Among the many other movies worth noting on the programme are: the world premiere of Eileen Anipa and Jason Wood's documentary, A Short Film About Dekalog: An Interview With Kyzysztof Kieslowski; Etienne Chatiliez's Le Bonheur Est Dans Le Pre, featuring Michel Serrault and Eric Cantona, and a major French box-office hit this year; the new and reputedly must accessible Raul Ruiz movie to date, Three Lives and Only One Death, starring Marcello Mastroianni; Christine Pascal's Adultery - A User's Guide with Richard Berry.
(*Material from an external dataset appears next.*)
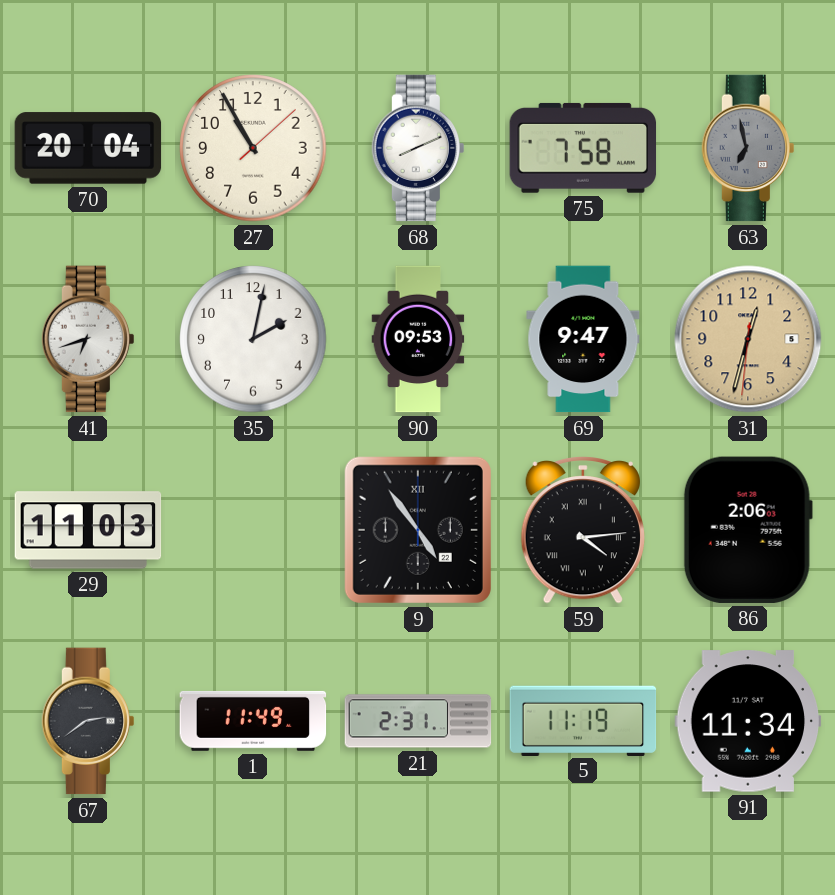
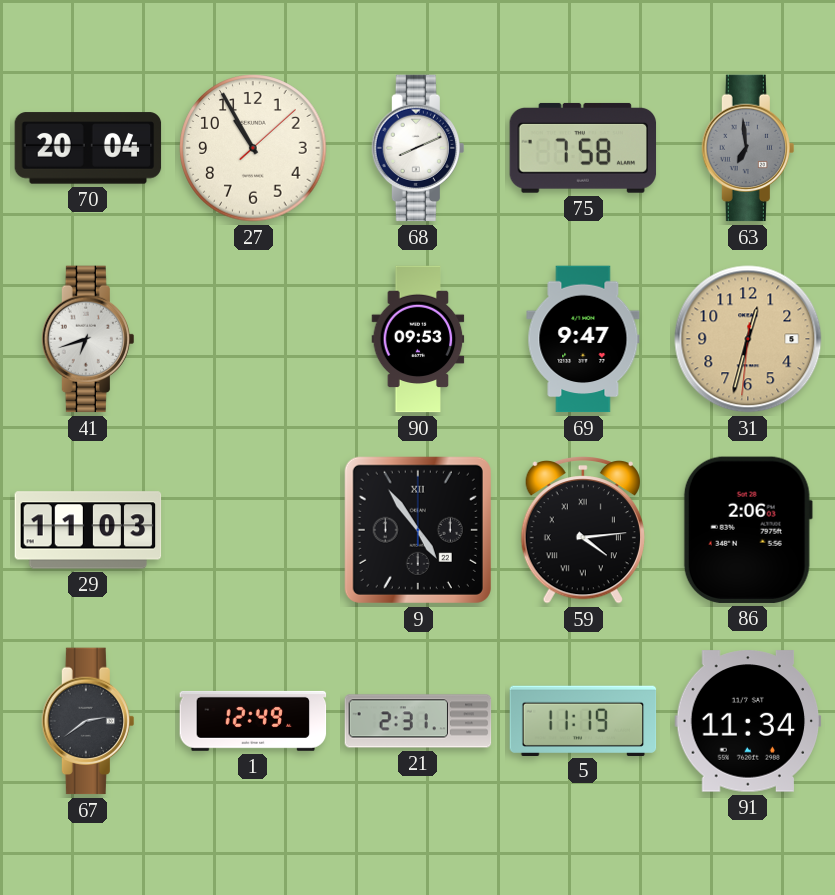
63: 6:58 -> 6:59
35: 2:02 -> none
1: 11:49 -> 12:49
Karin Viard and Vincent Cassel; from Totu The Hero director Jaco Van Dormael, The Eighth Day, for which Daniel Auteuil and the Down's Syndrome actor, Pascal Duquenne, shared the award for best actor at Cannes this year; Francois Cluzet and Guillaume Depardieu in The Apprentices from Wild Target director Pierre Salvatori; first-time director Laurent Bouhnik's Select Hotel, critically well-received at Cannes this year; the first Irish screening of Jean Eustache's highly acclaimed and controversial 1973 sexual drama, The Mother And The Whore; Lucite Hadzihatovic's well-regarded La Bouche De Jean Pierre, dealing with a young girl whose mother has attempted suicide; and the new film from fast-rising director Olivier Assayas, Irma Vep, featuring Maggie Chueng and Jean-Pierre Leaud.

And much much more.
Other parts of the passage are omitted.